Bug 132414

Summary: Allow multi-character delimiters in CSV import
Product: LibreOffice Reporter: Mikhail Novosyolov <mikhailnov>
Component: CalcAssignee: Not Assigned <libreoffice-bugs>
Status: RESOLVED WONTFIX    
Severity: enhancement CC: 79045_79045, erack, heiko.tietze, ming.v.hua, vsfoote
Priority: medium    
Version: 6.4.3.2 release   
Hardware: All   
OS: All   
See Also: https://bugs.documentfoundation.org/show_bug.cgi?id=127718
Whiteboard:
Crash report or crash signature: Regression By:
Bug Depends on:    
Bug Blocks: 109239    
Attachments: Example CSV
Screenshot illustrating the bug

Description Mikhail Novosyolov 2020-04-25 19:06:18 UTC
Description:
Example CSV:

3305460;;import/gcc;;i686;;error: in `/builddir/build/BUILD/gcc-8.3.0/BUILD': ;;xxx

Here 2 ";" are a separator, but, when csv is opened in Calc, despite how many ";" I write to the filed "Separator", LibreOffice thinks that only one ";" is a separator and makes empty columns.

Steps to Reproduce:
.

Actual Results:
.

Expected Results:
.


Reproducible: Always


User Profile Reset: No



Additional Info:
.
Comment 1 Mikhail Novosyolov 2020-04-25 19:06:40 UTC
Created attachment 159931 [details]
Example CSV
Comment 2 Mikhail Novosyolov 2020-04-25 19:07:02 UTC
Created attachment 159932 [details]
Screenshot illustrating the bug
Comment 3 Ming Hua 2020-04-25 20:09:49 UTC
For me, choosing "semicolon" and "merge delimiters" got rid of the empty columns and imported the example CSV file as desired.  Can you try this as well?
Comment 4 Roman Kuznetsov 2020-04-25 22:41:34 UTC
Your report looks as RFE like "Add opportunity to set up any number of symbols as one separator"
Comment 5 Ming Hua 2020-05-02 21:38:42 UTC
Mikhail, please give a reply about
1. Does my suggesting in comment #3 solve you problem?
2. Do you want to propose an enhancement about using multiple characters as separator, like Roman said in comment #4?
Comment 6 Mikhail Novosyolov 2020-05-11 05:30:36 UTC
(In reply to Ming Hua from comment #5)
> Mikhail, please give a reply about
> 1. Does my suggesting in comment #3 solve you problem?
Yes, it does, thank you, but it is not obvious at all and I do not catch the logics behind this behaviour
> 2. Do you want to propose an enhancement about using multiple characters as
> separator, like Roman said in comment #4?
I did not understand what Roman meant.

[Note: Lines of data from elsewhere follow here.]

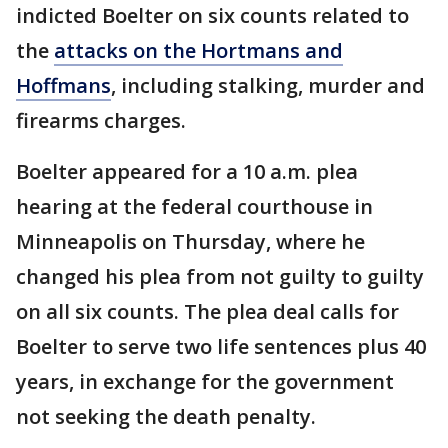
indicted Boelter on six counts related to
the
attacks on the Hortmans and
Hoffmans
, including stalking, murder and
firearms charges.
Boelter appeared for a 10 a.m. plea
hearing at the federal courthouse in
Minneapolis on Thursday, where he
changed his plea from not guilty to guilty
on all six counts. The plea deal calls for
Boelter to serve two life sentences plus 40
years, in exchange for the government
not seeking the death penalty.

If I specify ';;' as A separator (a = one), why does LibreOffice ignore the second ';'?
Comment 7 Mikhail Novosyolov 2020-05-11 05:32:01 UTC
E.g.
cat *.csv | awk -F ';;' '{print $1}'
works as I want
I expected the same behaviour from LibreOffice
Comment 8 QA Administrators 2020-05-12 03:52:58 UTC Comment hidden (obsolete)
Comment 9 Buovjaga 2020-08-28 18:59:18 UTC
Indeed, discussed before: https://bugs.documentfoundation.org/show_bug.cgi?id=127718#c4

Stuart mentions that any Unicode glyphs can be used as separators. It does work with emojis, but you still need to merge the delimiters.
Comment 10 Heiko Tietze 2020-09-10 13:47:38 UTC
You can escape characters that shouldn't be used as delimiter. Like "Foo;";"Bar";";";"Baz". Plenty of options and I would rather stick to the single character separator to keep things simple and familiar. Consider users complaining why ; doesn't work after unintentionally adding a space after, ie. "; ". => WF
Comment 11 Eike Rathke 2020-09-10 19:40:00 UTC
Heiko, that does not address the original request that asks to be able to specify a sequence of characters like ';;' two semicolons to be treated as *one* separator, as the original data uses such field delimiter. It's nothing about quoting or escaping extraneous semicolons. The data probably is delimited such to cater for the case where one semicolon could be part of a field content and the generator software is too lazy to quote and escape field content.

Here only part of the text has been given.